■ Task prompt: Only one stretch of the listing below is wanted. Begin at the line that has "Medical Skin Care", stop after the line that has "Electrical Works", and repeat every line in between exactly.

■ Data:
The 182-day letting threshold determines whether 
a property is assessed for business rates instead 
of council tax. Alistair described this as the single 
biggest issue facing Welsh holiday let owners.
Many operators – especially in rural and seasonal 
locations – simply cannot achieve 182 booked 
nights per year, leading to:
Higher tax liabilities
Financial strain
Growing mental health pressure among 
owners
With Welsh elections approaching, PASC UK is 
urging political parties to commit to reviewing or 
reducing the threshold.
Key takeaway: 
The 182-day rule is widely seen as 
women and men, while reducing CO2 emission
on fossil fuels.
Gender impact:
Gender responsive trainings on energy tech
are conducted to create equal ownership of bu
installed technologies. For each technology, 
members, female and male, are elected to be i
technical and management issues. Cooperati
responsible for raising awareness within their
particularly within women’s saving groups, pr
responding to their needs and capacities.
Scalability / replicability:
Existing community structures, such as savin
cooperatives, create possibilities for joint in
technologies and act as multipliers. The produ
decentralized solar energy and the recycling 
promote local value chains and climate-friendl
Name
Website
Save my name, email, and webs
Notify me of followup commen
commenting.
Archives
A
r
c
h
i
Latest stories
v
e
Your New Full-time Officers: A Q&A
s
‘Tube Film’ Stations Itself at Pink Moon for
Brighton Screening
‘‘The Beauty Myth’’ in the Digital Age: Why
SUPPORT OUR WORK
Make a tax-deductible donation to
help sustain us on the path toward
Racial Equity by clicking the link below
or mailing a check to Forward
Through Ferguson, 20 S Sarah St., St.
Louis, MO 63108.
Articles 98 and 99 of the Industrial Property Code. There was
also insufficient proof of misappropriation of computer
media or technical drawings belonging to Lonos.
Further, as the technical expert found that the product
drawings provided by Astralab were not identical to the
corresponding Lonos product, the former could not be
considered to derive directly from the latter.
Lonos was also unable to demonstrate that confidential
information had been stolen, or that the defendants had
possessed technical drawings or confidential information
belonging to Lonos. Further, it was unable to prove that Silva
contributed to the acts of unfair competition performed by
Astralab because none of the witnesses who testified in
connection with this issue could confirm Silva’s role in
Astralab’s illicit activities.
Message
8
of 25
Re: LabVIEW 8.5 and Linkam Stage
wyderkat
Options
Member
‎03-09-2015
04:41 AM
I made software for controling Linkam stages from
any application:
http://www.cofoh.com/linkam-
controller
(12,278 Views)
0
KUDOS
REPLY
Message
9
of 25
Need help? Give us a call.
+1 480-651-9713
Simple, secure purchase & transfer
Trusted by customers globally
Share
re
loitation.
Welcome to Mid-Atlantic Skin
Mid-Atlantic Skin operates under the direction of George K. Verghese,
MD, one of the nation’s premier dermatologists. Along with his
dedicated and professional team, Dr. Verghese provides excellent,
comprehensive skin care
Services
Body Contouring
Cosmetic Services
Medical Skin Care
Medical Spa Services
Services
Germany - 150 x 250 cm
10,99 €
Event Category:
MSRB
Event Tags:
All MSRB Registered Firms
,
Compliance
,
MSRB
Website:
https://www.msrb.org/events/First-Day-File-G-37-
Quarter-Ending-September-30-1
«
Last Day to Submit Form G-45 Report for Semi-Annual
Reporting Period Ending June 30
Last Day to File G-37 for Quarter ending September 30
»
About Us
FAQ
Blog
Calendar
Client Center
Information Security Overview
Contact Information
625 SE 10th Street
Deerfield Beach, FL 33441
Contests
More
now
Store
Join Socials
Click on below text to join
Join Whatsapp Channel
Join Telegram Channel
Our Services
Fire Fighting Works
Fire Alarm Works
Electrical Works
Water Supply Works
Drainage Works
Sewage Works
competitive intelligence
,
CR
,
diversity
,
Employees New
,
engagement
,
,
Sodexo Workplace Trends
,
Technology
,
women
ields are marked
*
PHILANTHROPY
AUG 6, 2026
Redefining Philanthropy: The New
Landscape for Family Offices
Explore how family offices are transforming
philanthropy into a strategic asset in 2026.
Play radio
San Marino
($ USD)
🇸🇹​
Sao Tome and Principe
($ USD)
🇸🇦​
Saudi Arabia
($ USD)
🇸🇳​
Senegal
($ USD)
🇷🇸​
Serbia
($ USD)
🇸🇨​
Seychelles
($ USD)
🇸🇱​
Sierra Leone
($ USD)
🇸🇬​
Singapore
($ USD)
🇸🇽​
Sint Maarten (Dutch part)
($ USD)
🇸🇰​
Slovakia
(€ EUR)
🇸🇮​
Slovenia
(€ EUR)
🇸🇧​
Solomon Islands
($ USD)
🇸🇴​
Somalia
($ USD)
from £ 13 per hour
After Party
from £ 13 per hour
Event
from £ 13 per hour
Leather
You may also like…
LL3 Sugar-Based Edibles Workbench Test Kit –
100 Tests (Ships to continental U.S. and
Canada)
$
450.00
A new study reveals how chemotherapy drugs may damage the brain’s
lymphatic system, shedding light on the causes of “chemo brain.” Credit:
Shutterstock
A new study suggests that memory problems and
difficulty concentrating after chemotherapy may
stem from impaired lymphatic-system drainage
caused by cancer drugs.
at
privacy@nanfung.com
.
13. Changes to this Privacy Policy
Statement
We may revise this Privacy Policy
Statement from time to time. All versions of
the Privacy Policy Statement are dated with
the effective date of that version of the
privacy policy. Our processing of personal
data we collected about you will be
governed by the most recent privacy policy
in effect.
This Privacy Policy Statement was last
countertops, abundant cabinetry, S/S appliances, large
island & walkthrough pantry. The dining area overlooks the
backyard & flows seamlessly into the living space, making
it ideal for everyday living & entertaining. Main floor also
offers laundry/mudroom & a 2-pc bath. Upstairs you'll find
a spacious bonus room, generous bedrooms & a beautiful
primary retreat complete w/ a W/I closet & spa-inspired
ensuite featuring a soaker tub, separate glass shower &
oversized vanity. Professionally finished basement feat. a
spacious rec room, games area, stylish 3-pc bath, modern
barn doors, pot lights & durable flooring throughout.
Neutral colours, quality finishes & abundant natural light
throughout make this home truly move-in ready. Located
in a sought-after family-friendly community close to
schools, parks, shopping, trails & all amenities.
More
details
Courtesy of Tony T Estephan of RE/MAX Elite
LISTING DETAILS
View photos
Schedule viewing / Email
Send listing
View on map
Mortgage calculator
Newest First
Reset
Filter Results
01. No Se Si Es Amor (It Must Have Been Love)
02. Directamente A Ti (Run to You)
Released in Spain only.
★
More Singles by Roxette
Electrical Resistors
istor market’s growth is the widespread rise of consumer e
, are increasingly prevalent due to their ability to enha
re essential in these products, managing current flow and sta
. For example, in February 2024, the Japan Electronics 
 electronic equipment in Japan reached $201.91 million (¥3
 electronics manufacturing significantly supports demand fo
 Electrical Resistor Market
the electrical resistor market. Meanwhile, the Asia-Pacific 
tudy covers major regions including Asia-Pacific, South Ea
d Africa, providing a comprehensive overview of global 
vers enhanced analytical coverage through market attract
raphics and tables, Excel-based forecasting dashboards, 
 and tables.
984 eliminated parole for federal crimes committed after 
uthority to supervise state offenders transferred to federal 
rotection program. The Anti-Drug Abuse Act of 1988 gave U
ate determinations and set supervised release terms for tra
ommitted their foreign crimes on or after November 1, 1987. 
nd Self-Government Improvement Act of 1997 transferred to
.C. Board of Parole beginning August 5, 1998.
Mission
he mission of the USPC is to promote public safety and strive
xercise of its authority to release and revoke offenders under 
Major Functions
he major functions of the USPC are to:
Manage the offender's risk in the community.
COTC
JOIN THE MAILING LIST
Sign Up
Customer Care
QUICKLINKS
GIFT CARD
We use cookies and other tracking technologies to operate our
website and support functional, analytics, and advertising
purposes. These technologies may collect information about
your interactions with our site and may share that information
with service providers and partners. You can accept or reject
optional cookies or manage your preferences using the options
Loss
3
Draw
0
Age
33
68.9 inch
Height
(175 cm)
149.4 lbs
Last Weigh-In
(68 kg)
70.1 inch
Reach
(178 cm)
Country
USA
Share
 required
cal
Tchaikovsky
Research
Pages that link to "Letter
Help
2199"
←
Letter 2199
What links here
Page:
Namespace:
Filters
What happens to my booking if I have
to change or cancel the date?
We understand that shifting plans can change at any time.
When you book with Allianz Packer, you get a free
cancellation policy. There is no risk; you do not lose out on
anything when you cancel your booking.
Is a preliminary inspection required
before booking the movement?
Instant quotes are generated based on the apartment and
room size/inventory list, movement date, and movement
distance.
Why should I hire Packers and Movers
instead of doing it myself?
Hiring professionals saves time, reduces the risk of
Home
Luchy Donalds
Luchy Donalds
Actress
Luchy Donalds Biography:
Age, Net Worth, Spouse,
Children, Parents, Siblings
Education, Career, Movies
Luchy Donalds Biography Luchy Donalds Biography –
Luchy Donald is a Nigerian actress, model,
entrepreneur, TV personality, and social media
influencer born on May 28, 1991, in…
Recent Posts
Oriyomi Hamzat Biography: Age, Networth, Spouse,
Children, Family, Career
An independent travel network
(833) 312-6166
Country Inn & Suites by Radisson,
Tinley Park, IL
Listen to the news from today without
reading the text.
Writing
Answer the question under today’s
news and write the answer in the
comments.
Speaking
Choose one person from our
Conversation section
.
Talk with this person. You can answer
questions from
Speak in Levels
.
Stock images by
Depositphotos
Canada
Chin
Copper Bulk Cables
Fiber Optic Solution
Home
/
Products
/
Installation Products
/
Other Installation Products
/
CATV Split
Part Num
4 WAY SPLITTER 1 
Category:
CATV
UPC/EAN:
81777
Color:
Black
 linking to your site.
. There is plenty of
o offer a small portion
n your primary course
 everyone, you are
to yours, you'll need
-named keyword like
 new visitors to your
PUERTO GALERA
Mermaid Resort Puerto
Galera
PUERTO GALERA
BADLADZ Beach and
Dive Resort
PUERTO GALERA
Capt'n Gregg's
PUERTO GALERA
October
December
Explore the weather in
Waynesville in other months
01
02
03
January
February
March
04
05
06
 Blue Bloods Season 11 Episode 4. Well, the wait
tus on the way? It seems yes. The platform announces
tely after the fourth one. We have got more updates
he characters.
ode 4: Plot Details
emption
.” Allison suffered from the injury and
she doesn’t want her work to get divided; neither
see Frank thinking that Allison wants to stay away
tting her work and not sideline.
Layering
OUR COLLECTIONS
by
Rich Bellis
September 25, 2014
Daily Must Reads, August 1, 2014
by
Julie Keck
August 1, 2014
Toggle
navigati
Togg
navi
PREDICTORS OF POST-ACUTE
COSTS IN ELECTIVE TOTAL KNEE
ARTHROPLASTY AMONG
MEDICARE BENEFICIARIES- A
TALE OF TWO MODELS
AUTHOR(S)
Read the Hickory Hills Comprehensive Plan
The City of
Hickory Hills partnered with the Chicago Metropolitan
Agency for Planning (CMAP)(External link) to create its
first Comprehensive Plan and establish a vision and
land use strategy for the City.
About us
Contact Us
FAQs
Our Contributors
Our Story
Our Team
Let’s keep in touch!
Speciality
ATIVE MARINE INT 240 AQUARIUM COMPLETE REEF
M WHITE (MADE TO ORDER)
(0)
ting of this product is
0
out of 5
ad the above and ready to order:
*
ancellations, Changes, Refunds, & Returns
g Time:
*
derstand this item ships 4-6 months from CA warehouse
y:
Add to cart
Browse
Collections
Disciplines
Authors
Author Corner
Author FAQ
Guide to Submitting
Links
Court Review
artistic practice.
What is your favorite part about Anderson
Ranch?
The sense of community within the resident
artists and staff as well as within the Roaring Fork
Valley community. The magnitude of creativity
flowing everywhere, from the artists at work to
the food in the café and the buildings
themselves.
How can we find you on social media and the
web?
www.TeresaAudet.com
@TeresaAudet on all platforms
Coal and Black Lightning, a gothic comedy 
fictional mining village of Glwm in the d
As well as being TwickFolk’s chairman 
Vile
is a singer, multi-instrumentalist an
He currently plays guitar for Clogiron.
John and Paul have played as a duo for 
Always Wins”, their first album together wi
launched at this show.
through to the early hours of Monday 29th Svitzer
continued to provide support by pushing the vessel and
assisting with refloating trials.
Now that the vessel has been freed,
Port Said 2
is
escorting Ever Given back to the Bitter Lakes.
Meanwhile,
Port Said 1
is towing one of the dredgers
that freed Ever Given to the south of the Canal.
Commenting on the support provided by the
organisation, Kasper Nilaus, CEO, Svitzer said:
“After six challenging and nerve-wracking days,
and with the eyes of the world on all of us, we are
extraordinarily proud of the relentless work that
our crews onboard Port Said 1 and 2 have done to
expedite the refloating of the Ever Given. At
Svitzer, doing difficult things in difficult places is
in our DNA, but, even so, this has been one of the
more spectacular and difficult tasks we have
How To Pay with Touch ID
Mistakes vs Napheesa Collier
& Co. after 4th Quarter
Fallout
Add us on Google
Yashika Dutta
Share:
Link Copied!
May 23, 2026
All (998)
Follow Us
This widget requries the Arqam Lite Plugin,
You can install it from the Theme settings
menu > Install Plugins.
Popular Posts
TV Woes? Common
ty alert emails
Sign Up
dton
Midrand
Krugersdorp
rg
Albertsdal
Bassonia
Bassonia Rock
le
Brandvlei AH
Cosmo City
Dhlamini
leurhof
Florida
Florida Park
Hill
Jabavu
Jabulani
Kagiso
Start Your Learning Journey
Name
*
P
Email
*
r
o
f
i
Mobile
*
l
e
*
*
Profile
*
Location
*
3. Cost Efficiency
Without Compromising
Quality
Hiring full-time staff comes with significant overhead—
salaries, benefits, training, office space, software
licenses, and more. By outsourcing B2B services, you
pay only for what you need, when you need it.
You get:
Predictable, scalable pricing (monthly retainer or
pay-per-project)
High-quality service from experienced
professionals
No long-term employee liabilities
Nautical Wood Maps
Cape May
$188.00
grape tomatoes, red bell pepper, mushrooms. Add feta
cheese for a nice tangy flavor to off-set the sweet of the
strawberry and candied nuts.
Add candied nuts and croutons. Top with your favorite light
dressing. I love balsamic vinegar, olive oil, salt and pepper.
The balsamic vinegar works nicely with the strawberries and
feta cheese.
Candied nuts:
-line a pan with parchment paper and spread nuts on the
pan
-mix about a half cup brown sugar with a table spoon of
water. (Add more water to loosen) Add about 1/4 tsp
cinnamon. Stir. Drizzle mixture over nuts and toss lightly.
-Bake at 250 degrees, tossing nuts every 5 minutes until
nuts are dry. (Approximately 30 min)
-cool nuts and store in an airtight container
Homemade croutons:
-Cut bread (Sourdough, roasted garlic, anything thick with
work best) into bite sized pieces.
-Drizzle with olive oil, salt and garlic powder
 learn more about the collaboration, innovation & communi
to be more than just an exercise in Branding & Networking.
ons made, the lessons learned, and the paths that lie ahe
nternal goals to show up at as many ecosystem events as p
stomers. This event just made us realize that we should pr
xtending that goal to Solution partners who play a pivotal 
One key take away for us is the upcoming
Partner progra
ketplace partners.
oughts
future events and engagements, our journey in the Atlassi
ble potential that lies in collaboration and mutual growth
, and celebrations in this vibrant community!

■ Your solution:
Medical Skin Care
Medical Spa Services
Services
Germany - 150 x 250 cm
10,99 €
Event Category:
MSRB
Event Tags:
All MSRB Registered Firms
,
Compliance
,
MSRB
Website:
https://www.msrb.org/events/First-Day-File-G-37-
Quarter-Ending-September-30-1
«
Last Day to Submit Form G-45 Report for Semi-Annual
Reporting Period Ending June 30
Last Day to File G-37 for Quarter ending September 30
»
About Us
FAQ
Blog
Calendar
Client Center
Information Security Overview
Contact Information
625 SE 10th Street
Deerfield Beach, FL 33441
Contests
More
now
Store
Join Socials
Click on below text to join
Join Whatsapp Channel
Join Telegram Channel
Our Services
Fire Fighting Works
Fire Alarm Works
Electrical Works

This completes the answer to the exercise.